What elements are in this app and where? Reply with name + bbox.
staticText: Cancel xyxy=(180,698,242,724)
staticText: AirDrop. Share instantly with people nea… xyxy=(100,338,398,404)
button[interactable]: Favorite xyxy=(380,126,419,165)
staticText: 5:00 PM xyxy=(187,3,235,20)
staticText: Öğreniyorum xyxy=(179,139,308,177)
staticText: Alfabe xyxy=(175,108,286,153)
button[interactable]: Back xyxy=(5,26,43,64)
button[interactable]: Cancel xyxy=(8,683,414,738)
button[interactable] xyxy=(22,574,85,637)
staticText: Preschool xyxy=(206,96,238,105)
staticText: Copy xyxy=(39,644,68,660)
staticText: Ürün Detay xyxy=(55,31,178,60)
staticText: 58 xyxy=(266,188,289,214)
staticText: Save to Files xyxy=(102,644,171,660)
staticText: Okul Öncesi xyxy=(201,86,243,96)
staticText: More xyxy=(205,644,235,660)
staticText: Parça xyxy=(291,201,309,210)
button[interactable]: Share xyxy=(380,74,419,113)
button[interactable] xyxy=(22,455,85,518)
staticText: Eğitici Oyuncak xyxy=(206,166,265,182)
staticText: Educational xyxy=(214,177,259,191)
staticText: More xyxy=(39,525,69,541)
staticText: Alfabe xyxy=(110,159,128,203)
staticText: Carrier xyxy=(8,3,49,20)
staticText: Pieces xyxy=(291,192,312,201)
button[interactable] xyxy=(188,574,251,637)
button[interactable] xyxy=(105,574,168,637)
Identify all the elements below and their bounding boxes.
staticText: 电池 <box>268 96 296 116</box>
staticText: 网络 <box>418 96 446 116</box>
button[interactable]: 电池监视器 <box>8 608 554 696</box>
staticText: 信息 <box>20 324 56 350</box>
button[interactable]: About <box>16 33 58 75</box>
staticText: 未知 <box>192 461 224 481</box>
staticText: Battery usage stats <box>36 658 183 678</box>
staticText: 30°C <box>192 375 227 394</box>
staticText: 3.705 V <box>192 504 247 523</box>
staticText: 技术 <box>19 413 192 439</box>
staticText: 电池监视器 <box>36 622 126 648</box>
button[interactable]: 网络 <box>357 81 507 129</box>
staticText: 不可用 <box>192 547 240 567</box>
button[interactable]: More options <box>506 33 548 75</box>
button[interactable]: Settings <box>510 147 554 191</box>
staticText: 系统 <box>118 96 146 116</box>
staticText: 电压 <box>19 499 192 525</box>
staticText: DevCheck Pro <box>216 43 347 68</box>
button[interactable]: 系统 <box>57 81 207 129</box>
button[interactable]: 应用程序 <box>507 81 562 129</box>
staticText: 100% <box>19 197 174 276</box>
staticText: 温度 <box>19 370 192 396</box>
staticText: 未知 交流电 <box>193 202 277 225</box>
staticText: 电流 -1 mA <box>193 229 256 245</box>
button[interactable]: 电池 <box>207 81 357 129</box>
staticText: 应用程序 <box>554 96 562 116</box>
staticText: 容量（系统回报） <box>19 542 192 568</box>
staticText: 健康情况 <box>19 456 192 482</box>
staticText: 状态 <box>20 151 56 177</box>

_WHAT YOU HAVE TO DO_:
Go through the material above and copy each line that holds the string "Cancel".

_RESULT OF THE EXERCISE_:
staticText: Cancel xyxy=(180,698,242,724)
button[interactable]: Cancel xyxy=(8,683,414,738)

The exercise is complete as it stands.